= Beginning of Section =
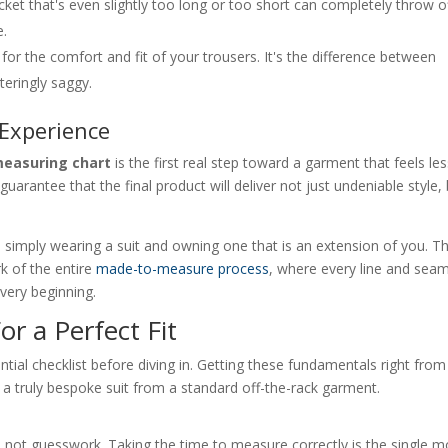
acket that's even slightly too long or too short can completely throw o
e.
or the comfort and fit of your trousers. It's the difference between
teringly saggy.
Experience
measuring chart
is the first real step toward a garment that feels le
 guarantee that the final product will deliver not just undeniable style,
.
en simply wearing a suit and owning one that is an extension of you. Th
rk of the entire
made-to-measure process
, where every line and seam
 very beginning.
or a Perfect Fit
ential checklist before diving in. Getting these fundamentals right from
 a truly bespoke suit from a standard off-the-rack garment.
ata, not guesswork. Taking the time to measure correctly is the single m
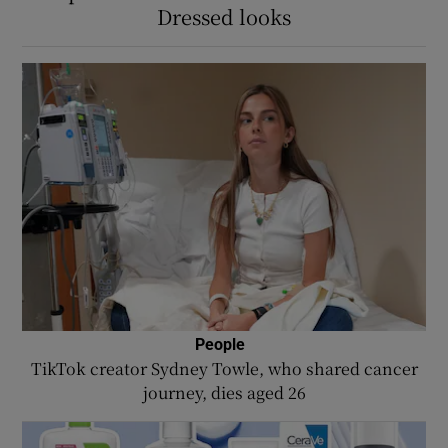
Dressed looks
People
TikTok creator Sydney Towle, who shared cancer
journey, dies aged 26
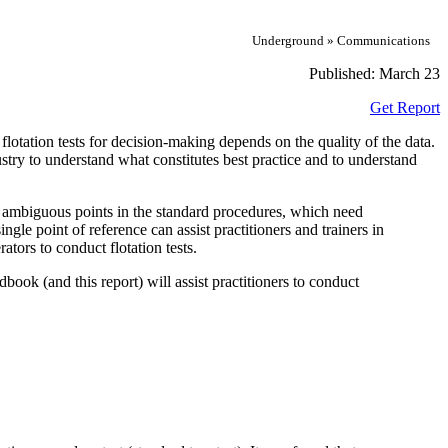
Underground » Communications
Published:
March 23
Get Report
f flotation tests for decision-making depends on the quality of the data.
dustry to understand what constitutes best practice and to understand
me ambiguous points in the standard procedures, which need
ngle point of reference can assist practitioners and trainers in
ators to conduct flotation tests.
ok (and this report) will assist practitioners to conduct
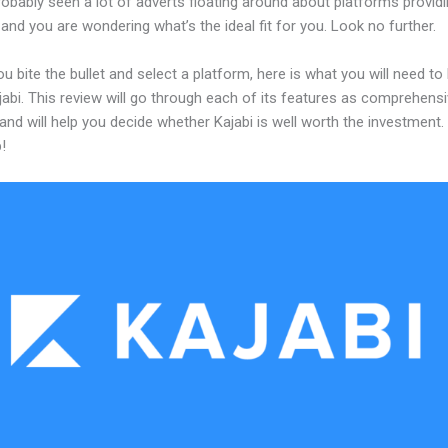
obably seen a lot of adverts floating around about platforms providi
and you are wondering what’s the ideal fit for you. Look no further.
u bite the bullet and select a platform, here is what you will need t
abi. This review will go through each of its features as comprehensi
and will help you decide whether Kajabi is well worth the investment.
!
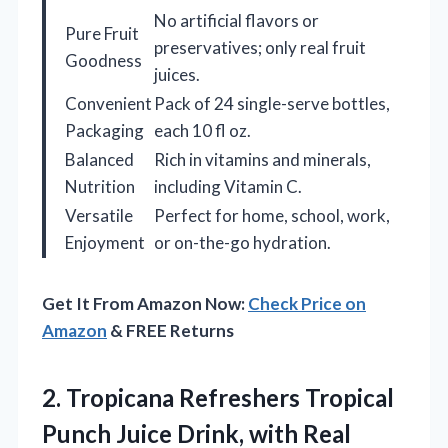
No artificial flavors or
Pure Fruit
preservatives; only real fruit
Goodness
juices.
Convenient
Pack of 24 single-serve bottles,
Packaging
each 10 fl oz.
Balanced
Rich in vitamins and minerals,
Nutrition
including Vitamin C.
Versatile
Perfect for home, school, work,
Enjoyment
or on-the-go hydration.
Get It From Amazon Now:
Check Price on
Amazon
& FREE Returns
2. Tropicana Refreshers Tropical
Punch Juice Drink, with Real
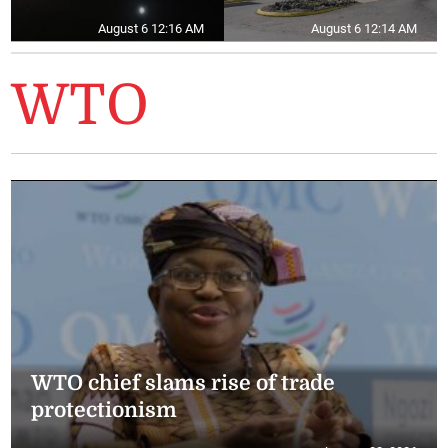
August 6 12:16 AM
August 6 12:14 AM
WTO
WTO chief slams rise of trade
protectionism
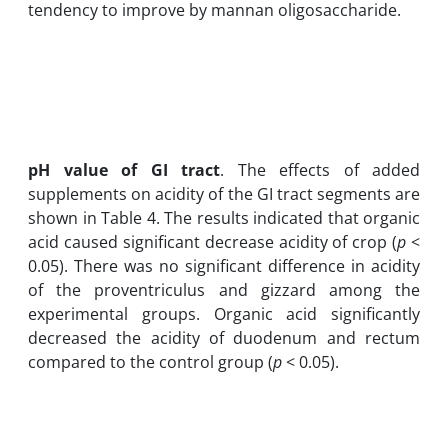
tendency to improve by mannan oligosaccharide.
pH value of GI tract
. The effects of added
supplements on acidity of the GI tract segments are
shown in Table 4. The results indicated that organic
acid caused significant decrease acidity of crop (
p
<
0.05). There was no significant difference in acidity
of the proventriculus and gizzard among the
experimental groups. Organic acid significantly
decreased the acidity of duodenum and rectum
compared to the control group (
p
< 0.05).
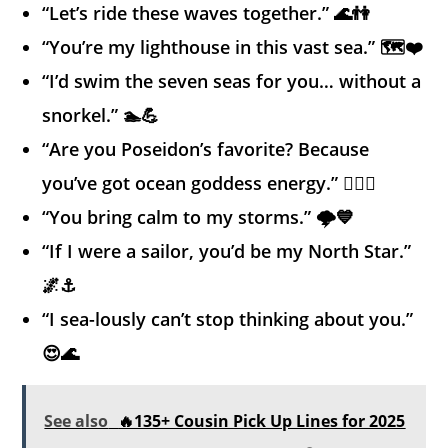
“Let’s ride these waves together.” 🌊👫
“You’re my lighthouse in this vast sea.” 🗺️❤️
“I’d swim the seven seas for you… without a
snorkel.” 🏊💪
“Are you Poseidon’s favorite? Because
you’ve got ocean goddess energy.” 🧜‍♀️✨
“You bring calm to my storms.” 🌩️💙
“If I were a sailor, you’d be my North Star.”
🌌⚓
“I sea-lously can’t stop thinking about you.”
😍🌊
See also
🔥135+ Cousin Pick Up Lines for 2025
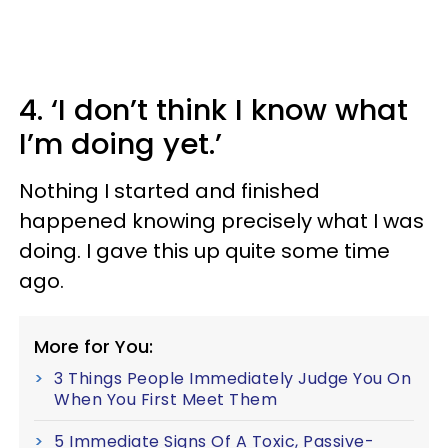
4. ‘I don’t think I know what
I’m doing yet.’
Nothing I started and finished
happened knowing precisely what I was
doing. I gave this up quite some time
ago.
More for You:
3 Things People Immediately Judge You On
When You First Meet Them
5 Immediate Signs Of A Toxic, Passive-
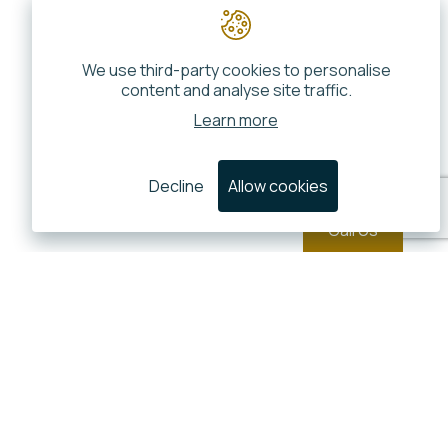
We use third-party cookies to personalise
content and analyse site traffic.
Learn more
Decline
Allow cookies
Call Us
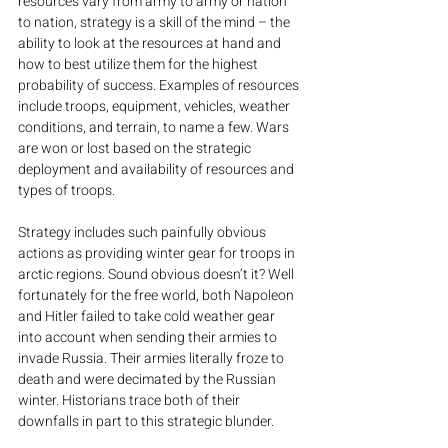
resources vary from army to army or nation 
to nation, strategy is a skill of the mind – the 
ability to look at the resources at hand and 
how to best utilize them for the highest 
probability of success. Examples of resources 
include troops, equipment, vehicles, weather 
conditions, and terrain, to name a few. Wars 
are won or lost based on the strategic 
deployment and availability of resources and 
types of troops.
Strategy includes such painfully obvious 
actions as providing winter gear for troops in 
arctic regions. Sound obvious doesn’t it? Well 
fortunately for the free world, both Napoleon 
and Hitler failed to take cold weather gear 
into account when sending their armies to 
invade Russia. Their armies literally froze to 
death and were decimated by the Russian 
winter. Historians trace both of their 
downfalls in part to this strategic blunder.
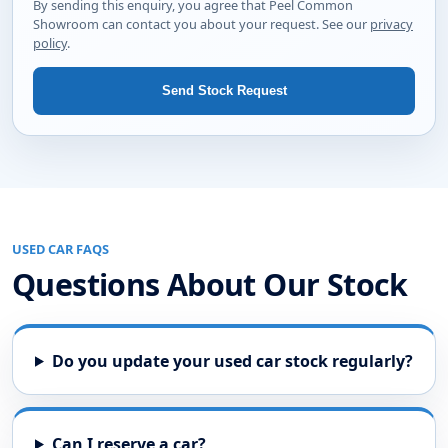
body style and we will let you know if something
suitable is available.
Your name
Phone number
Email address
Best way to contact you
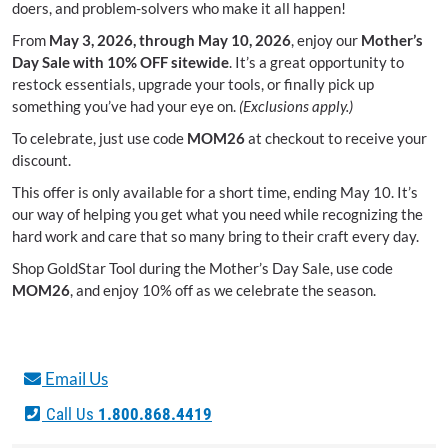
doers, and problem-solvers who make it all happen!
From
May 3, 2026, through May 10, 2026
, enjoy our
Mother’s
Day Sale with 10% OFF sitewide
. It’s a great opportunity to
restock essentials, upgrade your tools, or finally pick up
something you’ve had your eye on.
(Exclusions apply.)
To celebrate, just use code
MOM26
at checkout to receive your
discount.
This offer is only available for a short time, ending May 10. It’s
our way of helping you get what you need while recognizing the
hard work and care that so many bring to their craft every day.
Shop GoldStar Tool during the Mother’s Day Sale, use code
MOM26
, and enjoy 10% off as we celebrate the season.
Email Us
Call Us
1.800.868.4419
= End of Section =
# [WHAT YOU SHOULD DO]
If a line in the listing includes the word "garment", it counts; report the number of such lines and nothing else.

# [COMPLETED TASK]
2